Friday, November 15, 2013

The Cute Girl Network

Don't you wish there were places where you could get the dirt on a potential boyfriend/girlfriend before you got too involved? Well, there kind of already are, like this website, but in this book there is a physical manifestation of such a website called the Cute Girl Network. These women share information about their ex-boyfriends (not ex-girlfriends, though, because I saw no overtly lesbian members in the book) in Brookport (a thinly veiled version of Brooklyn). Having a report about the personal interactions between two consenting adults is somewhat subjective and open to debate, topics that this book tackles in a fun, thoughtful, and inviting way.

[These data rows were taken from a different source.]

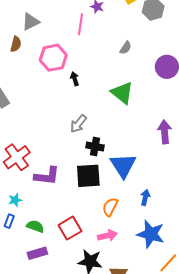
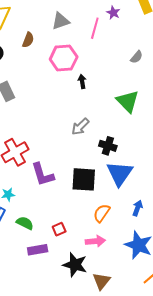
gray triangle: (31, 22) -> (61, 21), moved
black cross: (95, 146) -> (108, 146), moved
purple L-shape: (47, 176) -> (43, 175), turned 60
red square: (70, 228) -> (59, 229), size x0.6
purple rectangle: (37, 253) -> (38, 250), moved

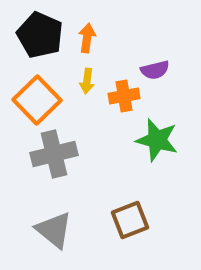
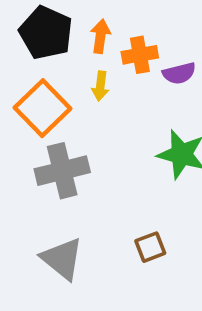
orange cross: (124, 96) -> (140, 55), moved
brown square: (130, 220) -> (150, 247), size x0.7

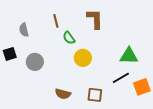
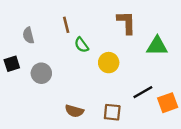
brown L-shape: (95, 19) -> (126, 22), moved
green triangle: (129, 56) -> (157, 46), moved
yellow circle: (83, 58) -> (109, 63), moved

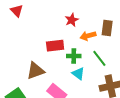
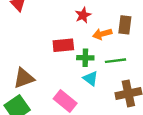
green line: (99, 58) -> (116, 61), turned -60
brown triangle: (35, 71) -> (24, 78), moved

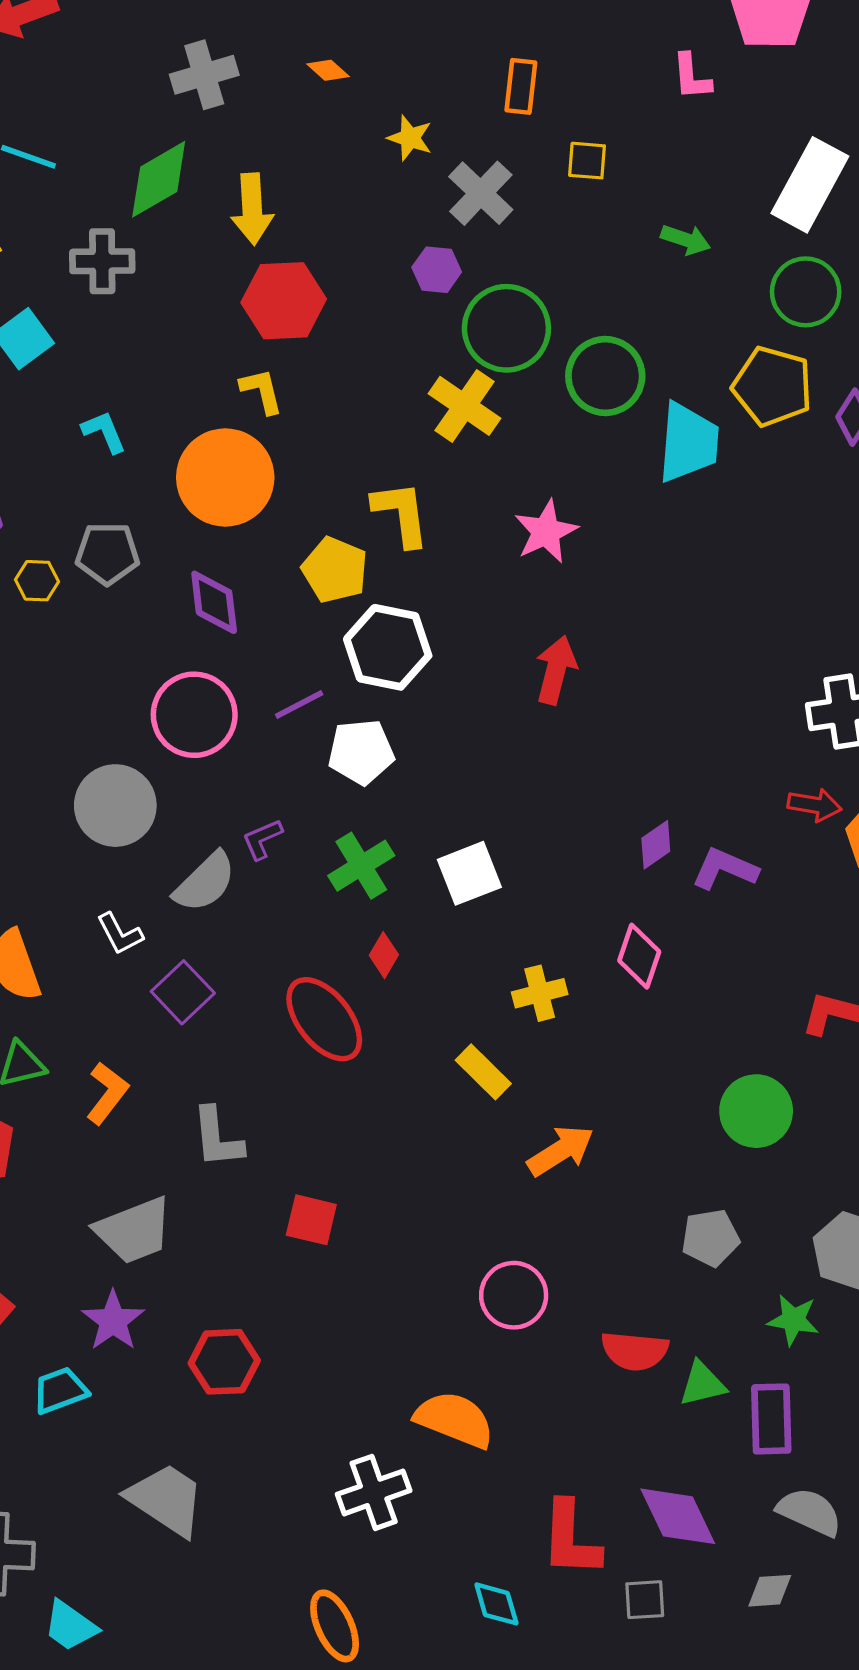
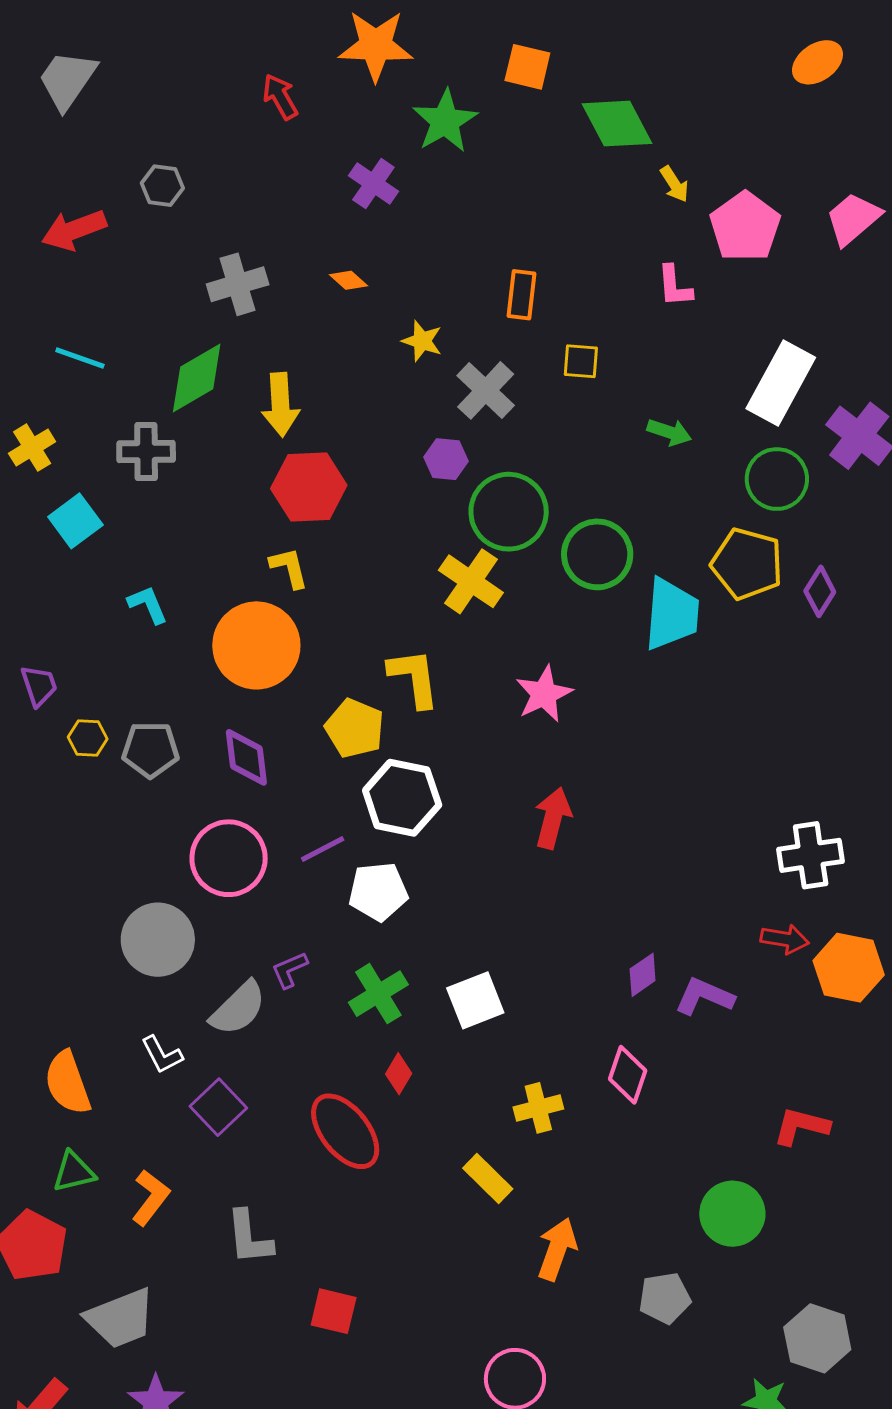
gray pentagon: (107, 553) -> (150, 750), moved
orange arrow: (561, 1151) -> (557, 1249), turned -38
gray trapezoid: (134, 1231) -> (121, 1318), moved
gray pentagon: (710, 1238) -> (665, 1298), moved

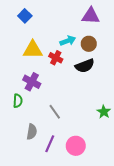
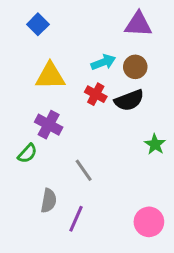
red cross: (56, 58) -> (96, 94), moved
green semicircle: (18, 101) -> (27, 153), turned 40
green star: (104, 112) -> (155, 144), moved
pink circle: (76, 146) -> (149, 222), moved

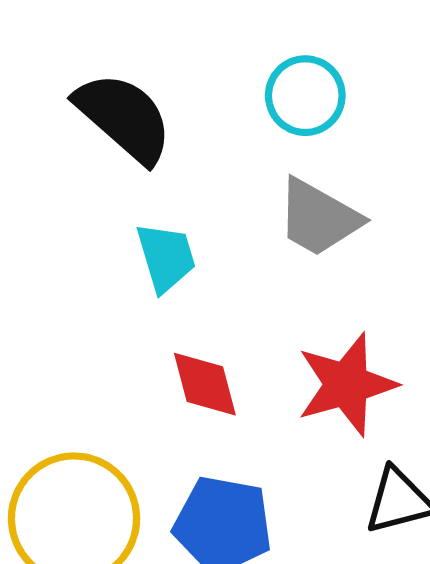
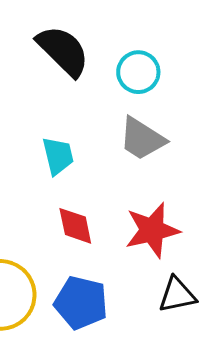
black semicircle: (124, 117) -> (63, 51), moved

Jane is a skateboarder who is not so traditionally female. At least she does not seem very much into princesses, pink, or sparkly things. If you went to that magazine link, you saw just how male-dominated the skating scene is. Jane is rough and tumble, able to deal with the casually sexist and boorish behavior of her co-workers at the skate shop.
Jack is a "Soup Dude," a street salesman who doles out the hot broth to his customers. He's klutzy, not-too-bright, rough around the edges, and relatively broke. The two meet, sparks fly, and they end up dating. Things become complicated when the Cute Girls learn of this, because they have a rap sheet on Jack and they don't think he is quite worthy of dating Jane. Jack has the input of his roommates, but they are way less organized, and one of them is quite neanderthal.
I thought this book was great at capturing people's relationships, warts and all. There were a couple parts where I felt the exchanges between Jane and Harriet, who seems to be the leader of the Cute Girl Network, verged into talking head territory, but for the most part the interactions and relationships were fresh, vital, and realistic. I also think the artwork was an effective combination of realism and cartoon, propelling the well-paced narrative and providing a canvas for a good mix of emotion, humor, and romance. There are some profanity and sexual situations in this book as well as a number of verbal and visual potty jokes, so I suggest it for older adolescent readers.

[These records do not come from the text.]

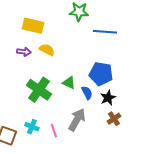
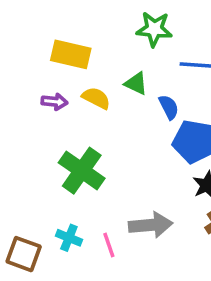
green triangle: (69, 83) -> (136, 83), moved
blue semicircle: (87, 93) -> (169, 107), moved
gray arrow: (77, 120) -> (151, 225), turned 55

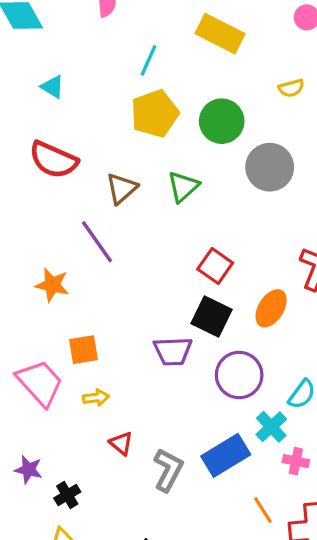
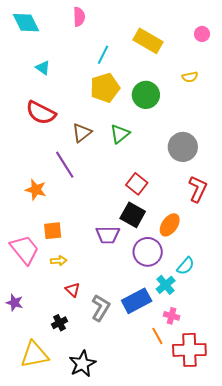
gray circle: (270, 167) -> (183, 147), moved
orange ellipse: (271, 308) -> (170, 225), moved
pink cross: (296, 461) -> (172, 316), moved
black cross: (67, 495) -> (59, 323), moved

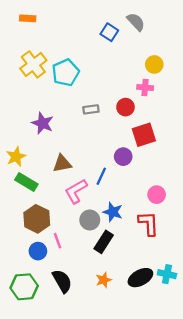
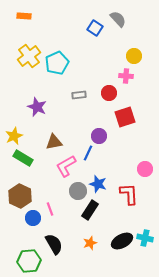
purple circle: (123, 157) -> (99, 136), moved
pink circle: (157, 195) -> (145, 169), moved
brown hexagon: (37, 219) -> (20, 196), moved
green hexagon: (24, 287) -> (29, 261), moved

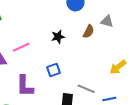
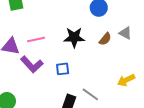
black star: (58, 37) -> (74, 37), size x1.5
purple L-shape: (25, 86) -> (32, 64), moved, turned -55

Also, I should add, one of the best parts of the book for me was the knock-off of Twilight the Network women talk about at their book club. Their talk was full of interesting points in debating the book's merits. I know to some extent that book is low-hanging fruit, but I still thought the fake chapter excerpt in the back matter of the graphic novel was pretty funny.
This book is a collaboration  between authors Greg Means, MK Reed, and artist Joe Flood. Means runs Tugboat Press and also edits the comics anthologies Papercutter and Runner Runner. Reed wrote the graphic novel Americus and also is working on the webcomic About a Bull. Flood is known for his graphic novel Orcs: Forged for War. This interview by Rebecca Angel with the creators gets at the origins and creation of The Cute Girl Network.

I very much enjoyed reading this compelling story, and the reviews I have read online have been positive. Christina Franke wrote, "The Cute Girl Network is funny, thoughtful, and adorable, with art that works well with the story." Nick Smith gave the book 4 out of 5 stars and wrote that "the story comes to a very satisfying conclusion." Meg Stivison praised the scope of the book: "Besides Jack and Jane’s adorably oddball romance and Jane’s relationship with her male-dominated skating hobby, The Cute Girl Network is a great story about a certain stage of life: houses full of roommates, dates without spending any money, and walking to the the store on a midweek day off to pick up a paycheck."

There are links, previews, and extras available from the book's official site.

The Cute Girl Network was published by First Second. Thank you, Gina, for the review copy!